● Task data
- Opening Delimiter -
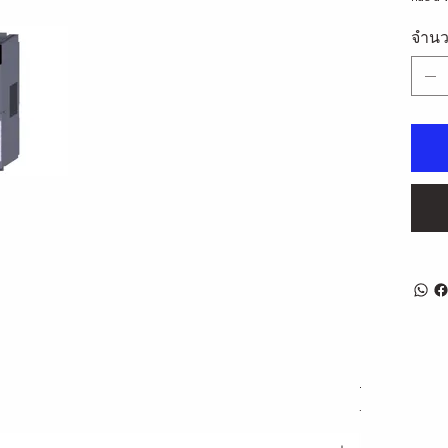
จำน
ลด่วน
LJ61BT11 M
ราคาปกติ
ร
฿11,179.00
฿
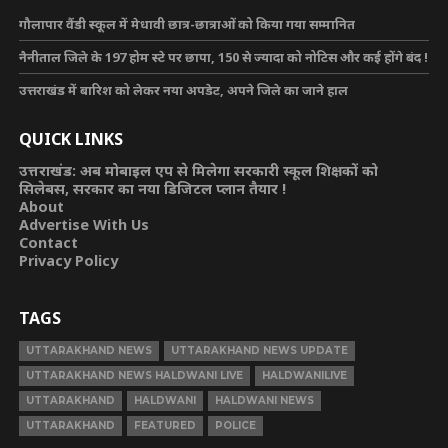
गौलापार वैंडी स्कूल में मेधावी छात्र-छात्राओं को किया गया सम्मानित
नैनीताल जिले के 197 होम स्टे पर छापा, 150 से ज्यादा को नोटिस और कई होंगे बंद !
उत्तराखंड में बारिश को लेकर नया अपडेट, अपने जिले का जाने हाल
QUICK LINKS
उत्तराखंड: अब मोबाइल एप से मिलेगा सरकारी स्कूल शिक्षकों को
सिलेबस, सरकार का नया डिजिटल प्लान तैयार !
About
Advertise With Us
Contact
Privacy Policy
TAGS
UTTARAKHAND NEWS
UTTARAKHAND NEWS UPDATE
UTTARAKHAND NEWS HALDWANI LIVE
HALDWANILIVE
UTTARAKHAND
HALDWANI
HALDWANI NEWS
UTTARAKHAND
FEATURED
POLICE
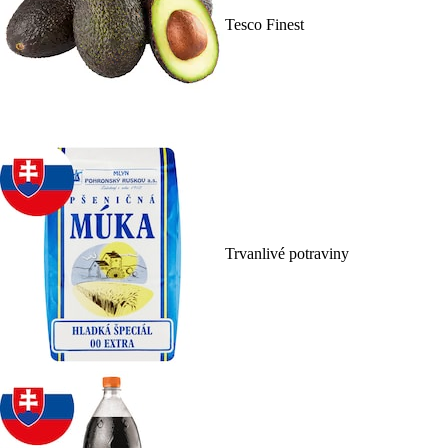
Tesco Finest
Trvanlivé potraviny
- Closing Delimiter -
- Opening Delimiter -
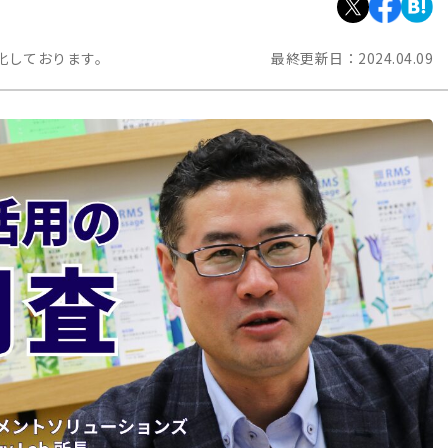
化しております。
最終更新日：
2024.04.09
- Closing Delimiter -
- Opening Delimiter -
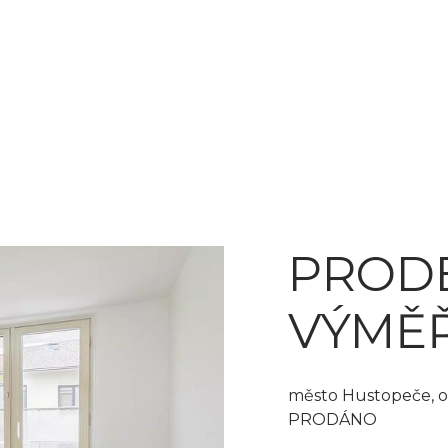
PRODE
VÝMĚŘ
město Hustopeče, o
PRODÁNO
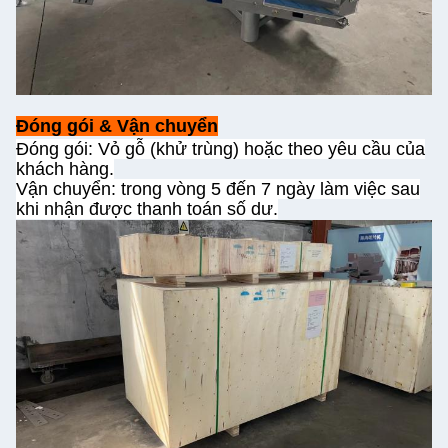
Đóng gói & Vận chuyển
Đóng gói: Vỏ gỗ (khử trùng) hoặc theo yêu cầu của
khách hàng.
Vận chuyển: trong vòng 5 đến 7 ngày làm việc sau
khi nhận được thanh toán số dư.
- Closing Delimiter -
● Task requirements
For the string "Đóng", give the number of lines in the entries that contain it, with no other words.

● Answer below
2